Screening for mast cell tryptase and serum IgE antibodies in 18 patients with anaphylactic shock during general anaesthesia
Article first published online: 4 NOV 2003
Acta Anaesthesiologica Scandinavica
Volume 47, Issue 10, pages 1211–1218, November 2003
How to Cite
Dybendal, T., Guttormsen, A. B., Elsayed, S., Askeland, B., Harboe, T. and Florvaag, E. (2003), Screening for mast cell tryptase and serum IgE antibodies in 18 patients with anaphylactic shock during general anaesthesia.

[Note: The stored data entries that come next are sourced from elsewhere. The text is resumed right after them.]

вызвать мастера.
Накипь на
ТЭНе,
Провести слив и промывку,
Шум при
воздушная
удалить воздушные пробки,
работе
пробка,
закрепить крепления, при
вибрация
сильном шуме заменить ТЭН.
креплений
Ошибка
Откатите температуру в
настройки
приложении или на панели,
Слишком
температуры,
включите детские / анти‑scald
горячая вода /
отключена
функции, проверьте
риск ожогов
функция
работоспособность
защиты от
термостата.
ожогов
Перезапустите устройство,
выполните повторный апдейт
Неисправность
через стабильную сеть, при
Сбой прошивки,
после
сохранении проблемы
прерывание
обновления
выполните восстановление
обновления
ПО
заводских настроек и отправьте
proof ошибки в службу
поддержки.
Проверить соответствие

Acta Anaesthesiologica Scandinavica, 47: 1211–1218. doi: 10.1046/j.1399-6576.2003.00237.x
- Issue published online: 4 NOV 2003
- Article first published online: 4 NOV 2003
- Accepted for publication 14 July 2003
- drug allergy;
- neuromuscular blocking drugs
Background: In the perioperative setting multiple agents can cause anaphylaxis. Often the reactions are dramatic, and due to their lifethreatening potential it is crucial that the responsible agent is identified in order to avoid future adverse reactions. The aim of the present study was to measure the concentration of serum mast cell tryptase (MCT), to investigate the prevalence of serum IgE antibodies against ammonium groups, choline, morphine, suxamethonium, thiopentone and latex and to perform skin prick tests (SPTs) in 18 patients experiencing an anaphylactic reaction during induction of general anaesthesia.
Methods: Serum samples from 18 patients with an anaphylactic reaction during general anaesthesia were analyzed for MCT and specific IgE against ammonium groups, choline, morphine, suxamethonium, thiopentone and latex. Skin prick tests were performed in 11 out of 18 patients.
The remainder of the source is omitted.